Faire connaitre toutes les enseignantes bouddhistes en régions francophones. Elles sont de plus en plus nombreuses et il serait tout à fait normal qu’elles soient davantage présentes dans les médias bouddhistes, dans les instances de l’UBF, etc.
Le déséquilibre actuel est une grande perte pour tout le monde, car les femmes sont porteuses de richesses qui leur sont propres.

Et justement, au delà du monde bouddhiste, nous présentons également des femmes d’exception qui luttent dans différents domaines au sein de leur communauté et qui ont souvent à leur actif des réalisations et des succès remarquables.
Le monde ne pourra changer que si la valeur spécifique des femmes est reconnue et leur parole et leur expérience entendues.

Nous revenons régulièrement dans le magazine sur le conditionnement précoce que subissent les petites filles, encore ici en France à notre époque où les stéréotypes ont la vie dure, y compris en milieu scolaire.
Dans les médias, quand il y a une vedette enfantine, c’est quasiment toujours un garçon. Si un film prend pour thème un « parcours initiatique » d’enfant, c’est à 99 % des parcours de garçons. Les bandes dessinées et les dessins animés traitent quasiment toujours de personnages masculins (humains ou non), sans même parler des jeux vidéos ! Les fillettes n’ont pratiquement pas d’existence autonome jusqu’au moment où elles deviennent sexuellement attractives et rentrent dans le cadre d’histoires de séduction. Or ce conditionnement n’est généralement pas perçu par les parents (ni par les médias eux-mêmes).

Rendre compte de l’évolution de la situation des femmes bouddhistes dans le monde fait aussi partie de nos actions.
Les femmes occidentales ont incontestablement apporté un nouveau souffle au bouddhisme en perte de vitesse dans les pays asiatiques émergents.
Elles jouent un rôle de catalyseur, car elles ne veulent pas se limiter au rôle asiatique traditionnel de la femme qui apporte un soutien matériel aux moines, sans pratiquer elles-mêmes.
Elles ont pu constater que, depuis l’époque du Bouddha, le statut des pratiquantes a régressé. Chez les Tibétains, l’ordination complète de Bikkhuni n’est toujours pas accessible aux nonnes. Dans le Théravada, les choses ont évolué dans le bon sens au Sri Lanka, mais l’ordination complète rencontre encore bien des résistances en Thaïlande et en Birmanie.

Cette constatation a mené à la création de Sakyadhita, une association internationale de pratiquantes qui réunit tous les deux ans des centaines de nonnes et de laïques du monde entier. Nous recevons le témoignage de participantes que nous relayons. L’événement de 2013 avait été particulièrement marquant puisque la réunion se déroulait en Inde sur les lieux même où le Bouddha a vécu et a ordonné Mahapajapati, la première nonne bouddhiste de l’histoire.

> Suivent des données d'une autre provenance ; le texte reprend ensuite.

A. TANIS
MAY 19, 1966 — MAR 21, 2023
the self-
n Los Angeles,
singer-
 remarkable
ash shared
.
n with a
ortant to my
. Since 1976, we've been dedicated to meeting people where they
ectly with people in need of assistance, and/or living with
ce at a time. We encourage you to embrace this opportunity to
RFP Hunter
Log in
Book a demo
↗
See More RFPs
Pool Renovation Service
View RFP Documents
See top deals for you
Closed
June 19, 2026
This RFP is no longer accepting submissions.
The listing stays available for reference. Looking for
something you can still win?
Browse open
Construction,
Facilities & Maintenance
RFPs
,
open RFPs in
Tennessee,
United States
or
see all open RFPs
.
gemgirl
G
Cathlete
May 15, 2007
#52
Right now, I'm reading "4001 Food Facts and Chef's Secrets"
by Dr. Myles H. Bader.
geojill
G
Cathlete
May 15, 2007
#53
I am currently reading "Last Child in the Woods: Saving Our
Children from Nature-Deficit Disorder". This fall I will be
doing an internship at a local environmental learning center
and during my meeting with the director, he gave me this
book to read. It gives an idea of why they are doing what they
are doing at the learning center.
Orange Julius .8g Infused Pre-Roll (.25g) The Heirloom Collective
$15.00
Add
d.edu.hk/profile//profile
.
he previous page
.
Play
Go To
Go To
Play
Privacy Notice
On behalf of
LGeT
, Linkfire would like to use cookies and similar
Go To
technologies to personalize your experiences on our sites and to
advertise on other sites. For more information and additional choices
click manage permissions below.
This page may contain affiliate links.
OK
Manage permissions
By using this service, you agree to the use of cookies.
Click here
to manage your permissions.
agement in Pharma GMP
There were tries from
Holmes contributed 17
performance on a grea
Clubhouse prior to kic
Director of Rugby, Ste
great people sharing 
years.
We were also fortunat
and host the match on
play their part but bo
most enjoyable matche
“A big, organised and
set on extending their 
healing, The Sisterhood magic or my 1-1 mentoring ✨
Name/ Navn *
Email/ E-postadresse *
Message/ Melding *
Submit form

C’est à l’occasion des revendications de nonnes à retrouver leur droit à une ordination complète que certains moines hauts placés dans la hiérarchie de leur sangha ont manifestés ouvertement leur opposition à accorder aux femmes le même statut que celui dont ils bénéficient. Nous avons rendu compte de ces luttes au sein de la communauté bouddhiste et du soutien actif que les nonnes rencontrent auprès d’autres moines.

Nous partageons des réflexions, des témoignages, des articles qui élargissent notre horizon, d’autant que nous traitons de toutes les traditions, c’est l’occasion pour les lectrices de mieux comprendre les véhicules différents du leur et de dépasser certains conditionnements discriminatoires venus d’Asie.

Enfin, nous invitons les lectrices et les lecteurs à des actions concrètes pour incarner dans leur vie de tous les jours les valeurs du bouddhisme, que ce soit manger végétarien, soutenir une banque éthique, aider des associations diverses, etc…

Notre désir est que chaque numéro du magazine soit un moment de partage, de découverte, mais aussi d’enrichissement et de questionnement.